# Clean Culture Big Night Meet Event - North East



## GrimCruze (Jan 24, 2013)

Anyone "cruzing" out for the clean culture big night meet?? Not sure of too many details about the meet but I've been to their previous ones and they have amazing turn outs. Let me know if anyone wants to set up a cruise out or is going to already be there!


----------



## hificruzer226 (Mar 27, 2013)

What is this event about?


----------



## GrimCruze (Jan 24, 2013)

Cars? lol its supposed to be a fun night with all makes and models. All of their previous events have been great so I would assume this will be just like all the rest. It's supposed to be over 1000 cars.


----------



## hificruzer226 (Mar 27, 2013)

GrimCruze said:


> Cars? lol its supposed to be a fun night with all makes and models. All of their previous events have been great so I would assume this will be just like all the rest. It's supposed to be over 1000 cars.

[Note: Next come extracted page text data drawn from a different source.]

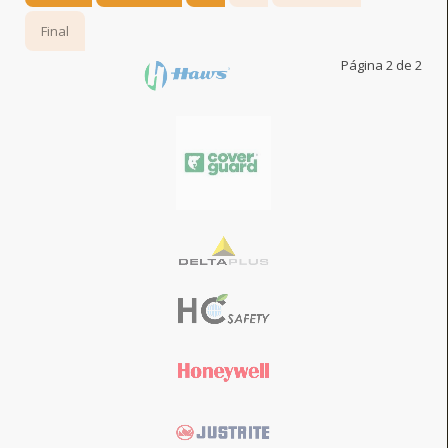
Final
Página 2 de 2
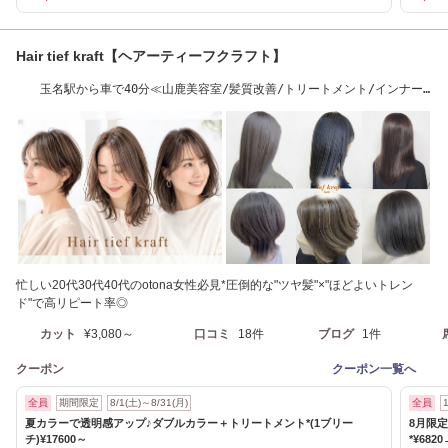
Hair tief kraft【ヘアーティーフクラフト】
玉名駅から車で40分≪山鹿美容室/髪質改善/トリートメント/インナー
カラー/縮毛矯正≫
忙しい20代30代40代のotona女性必見*圧倒的な"ツヤ髪"×"ほどよいトレン
ド"で高リピート率◎
カット
¥3,080～
口コミ
18件
ブログ
1件
クーポン
クーポン一覧へ
全員
期間限定
8/1(土)～8/31(月)
全員
夏カラーで透明感アップ♪ダブルカラー＋トリートメント*(1ブリー
8月限
チ)¥17600～
*¥6820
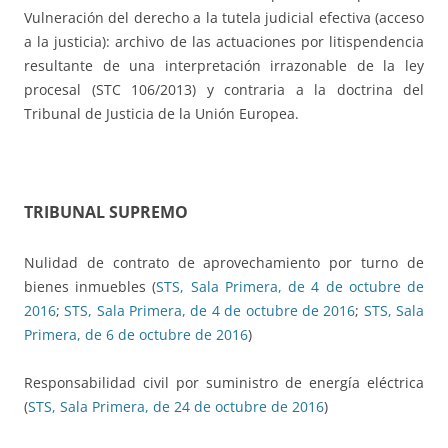
Vulneración del derecho a la tutela judicial efectiva (acceso
a la justicia): archivo de las actuaciones por litispendencia
resultante de una interpretación irrazonable de la ley
procesal (STC 106/2013) y contraria a la doctrina del
Tribunal de Justicia de la Unión Europea.
TRIBUNAL SUPREMO
Nulidad de contrato de aprovechamiento por turno de
bienes inmuebles (
STS, Sala Primera, de 4 de octubre de
2016
;
STS, Sala Primera, de 4 de octubre de 2016
;
STS, Sala
Primera, de 6 de octubre de 2016
)
Responsabilidad civil por suministro de energía eléctrica
(
STS, Sala Primera, de 24 de octubre de 2016
)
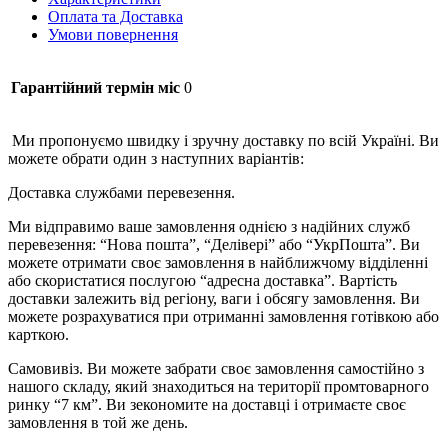
Оплата та Доставка
Умови повернення
Гарантійний термін міс
0
Ми пропонуємо швидку і зручну доставку по всій Україні. Ви
можете обрати один з наступних варіантів:
Доставка службами перевезення.
Ми відправимо ваше замовлення однією з надійних служб
перевезення: “Нова пошта”, “Делівері” або “УкрПошта”. Ви
можете отримати своє замовлення в найближчому відділенні
або скористатися послугою “адресна доставка”. Вартість
доставки залежить від регіону, ваги і обсягу замовлення. Ви
можете розрахуватися при отриманні замовлення готівкою або
карткою.
Самовивіз. Ви можете забрати своє замовлення самостійно з
нашого складу, який знаходиться на території промтоварного
ринку “7 км”. Ви зекономите на доставці і отримаєте своє
замовлення в той же день.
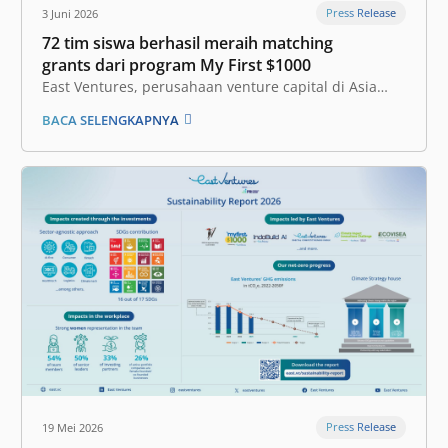
Press Release
3 Juni 2026
72 tim siswa berhasil meraih matching
grants dari program My First $1000
East Ventures, perusahaan venture capital di Asia
Tenggara, telah sukses menyelesaikan program My
BACA SELENGKAPNYA
First $1000 yang diluncurkan pada bulan Februari
2026 melalui acara Showcase Day pada 30 Mei 2026.
Kegiatan ini menandai puncak dari delapan…
Press Release
19 Mei 2026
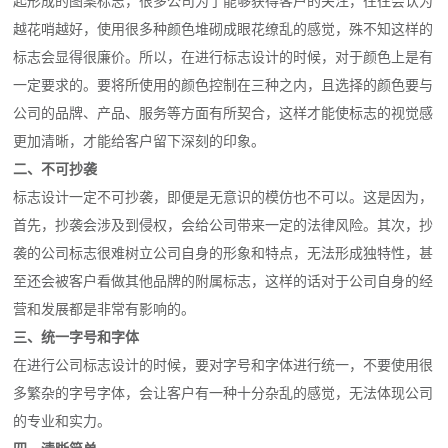
起形成的图案标志，很多公司为了能够获得客户的关注，往往会认为
越花哨越好，使用很多种颜色堆砌成眼花缭乱的感觉，殊不知这样的
标志会显得很廉价。所以，在进行标志设计的时候，对于颜色上是有
一定要求的。要将所使用的颜色控制在三种之内，且选择的颜色要与
公司的品牌、产品、服务等方面有所契合，这样才能使标志的视觉感
更加清晰，才能给客户留下深刻的印象。
二、不可抄袭
标志设计一定不可抄袭，即便是无意识的模仿也不可以。这是因为，
首先，抄袭会涉及到侵权，会给公司带来一定的法律风险。其次，抄
袭的公司标志很难树立公司自身的形象和特点，无法形成独特性，甚
至还会被客户看做其他品牌的附属标志，这样的话对于公司自身的经
营和发展都是非常有影响的。
三、统一字号和字体
在进行公司标志设计的时候，要对字号和字体进行统一，不要使用很
多繁杂的字号字体，会让客户有一种十分杂乱的感觉，无法体现公司
的专业和实力。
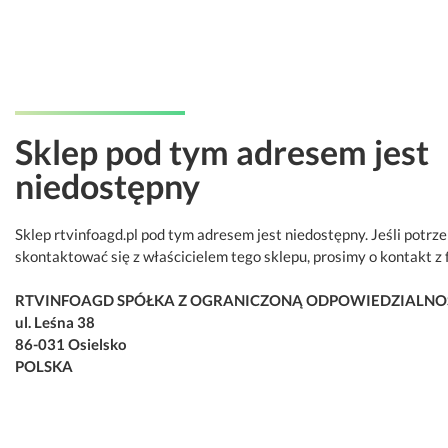
Sklep pod tym adresem jest
niedostępny
Sklep rtvinfoagd.pl pod tym adresem jest niedostępny. Jeśli potrz
skontaktować się z właścicielem tego sklepu, prosimy o kontakt z 
RTVINFOAGD SPÓŁKA Z OGRANICZONĄ ODPOWIEDZIALNO
ul. Leśna 38
86-031 Osielsko
POLSKA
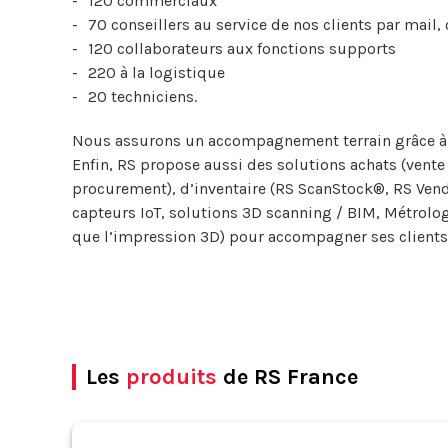
120 commerciaux
70 conseillers au service de nos clients par mail,
120 collaborateurs aux fonctions supports
220 à la logistique
20 techniciens.
Nous assurons un accompagnement terrain grâce à un
Enfin, RS propose aussi des solutions achats (vente
procurement), d’inventaire (RS ScanStock®, RS V
capteurs IoT, solutions 3D scanning / BIM, Métrolog
que l’impression 3D) pour accompagner ses clients
Les
produits
de RS France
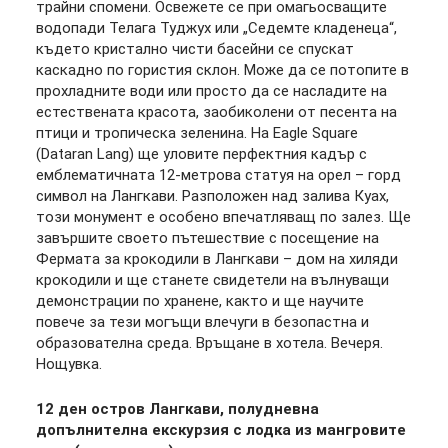
трайни спомени. Освежете се при омагьосващите
водопади Телага Туджух или „Седемте кладенеца“,
където кристално чисти басейни се спускат
каскадно по гористия склон. Може да се потопите в
прохладните води или просто да се насладите на
естествената красота, заобиколени от песента на
птици и тропическа зеленина. На Eagle Square
(Dataran Lang) ще уловите перфектния кадър с
емблематичната 12-метрова статуя на орел – горд
символ на Лангкави. Разположен над залива Куах,
този монумент е особено впечатляващ по залез. Ще
завършите своето пътешествие с посещение на
Фермата за крокодили в Лангкави – дом на хиляди
крокодили и ще станете свидетели на вълнуващи
демонстрации по хранене, както и ще научите
повече за тези могъщи влечуги в безопастна и
образователна среда. Връщане в хотела. Вечеря.
Нощувка.
12 ден остров Лангкави, полудневна
допълнителна екскурзия с лодка из мангровите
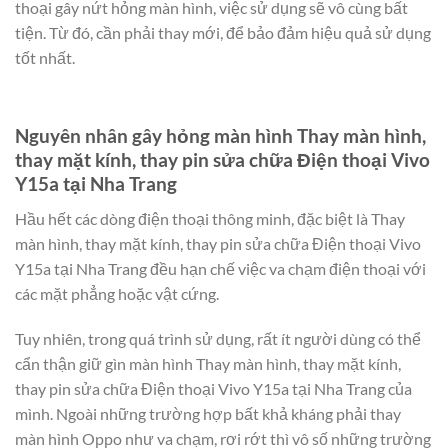
thoại gây nứt hỏng màn hình, việc sử dụng sẽ vô cùng bất
tiện. Từ đó, cần phải thay mới, để bảo đảm hiệu quả sử dụng
tốt nhất.
Nguyên nhân gây hỏng màn hình Thay màn hình,
thay mặt kính, thay pin sửa chữa Điện thoại Vivo
Y15a tại Nha Trang
Hầu hết các dòng điện thoại thông minh, đặc biệt là Thay
màn hình, thay mặt kính, thay pin sửa chữa Điện thoại Vivo
Y15a tại Nha Trang đều hạn chế việc va chạm điện thoại với
các mặt phẳng hoặc vật cứng.
Tuy nhiên, trong quá trình sử dụng, rất ít người dùng có thể
cẩn thận giữ gìn màn hình Thay màn hình, thay mặt kính,
thay pin sửa chữa Điện thoại Vivo Y15a tại Nha Trang của
mình. Ngoài những trường hợp bất khả kháng phải thay
màn hình Oppo như va chạm, rơi rớt thì vô số những trường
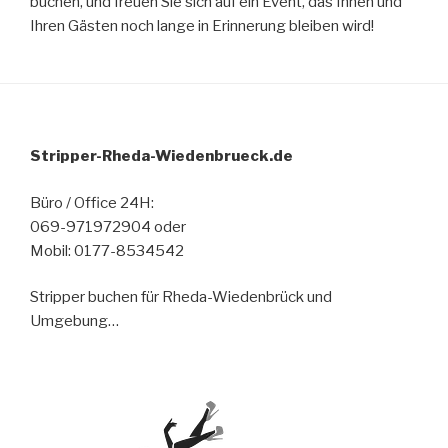
buchen, und freuen Sie sich auf ein Event, das Ihnen und
Ihren Gästen noch lange in Erinnerung bleiben wird!
Stripper-Rheda-Wiedenbrueck.de
Büro / Office 24H:
069-971972904 oder
Mobil: 0177-8534542
Stripper buchen für Rheda-Wiedenbrück und
Umgebung…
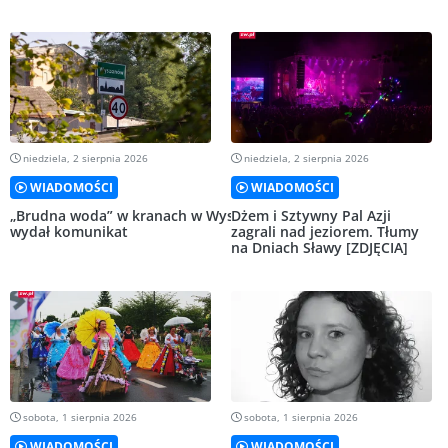
niedziela, 2 sierpnia 2026
niedziela, 2 sierpnia 2026
WIADOMOŚCI
WIADOMOŚCI
„Brudna woda” w kranach w Wyszanowie. UMiG
Dżem i Sztywny Pal Azji
wydał komunikat
zagrali nad jeziorem. Tłumy
na Dniach Sławy [ZDJĘCIA]
sobota, 1 sierpnia 2026
sobota, 1 sierpnia 2026
WIADOMOŚCI
WIADOMOŚCI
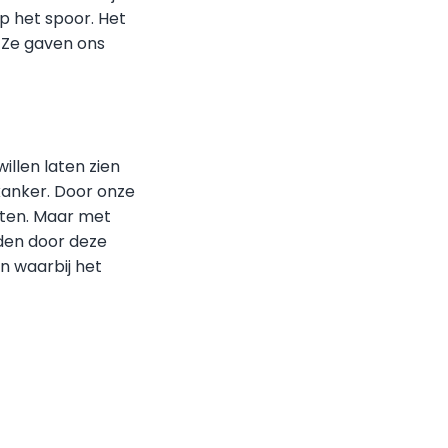
p het spoor. Het
 Ze gaven ons
illen laten zien
kanker. Door onze
oten. Maar met
den door deze
en waarbij het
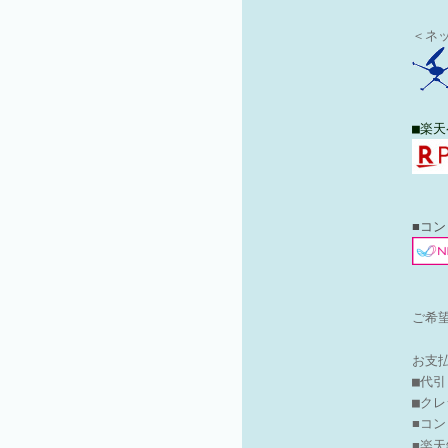
＜ネ
■楽天
■コ
ご希
お支
■代
■ク
■コ
■楽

I figured it was about cars. Usually there is a theme or type. I was confused about the "clean culture" wasn't sure if that was the promoters or the theme of the show.


----------



## blk88verde (Apr 30, 2011)

I am about a 45 min drive away. I won't be going. I have too much other stuff to deal with this coming weekend.


----------



## GrimCruze (Jan 24, 2013)

Yeah clean culture is the group that creates the events


----------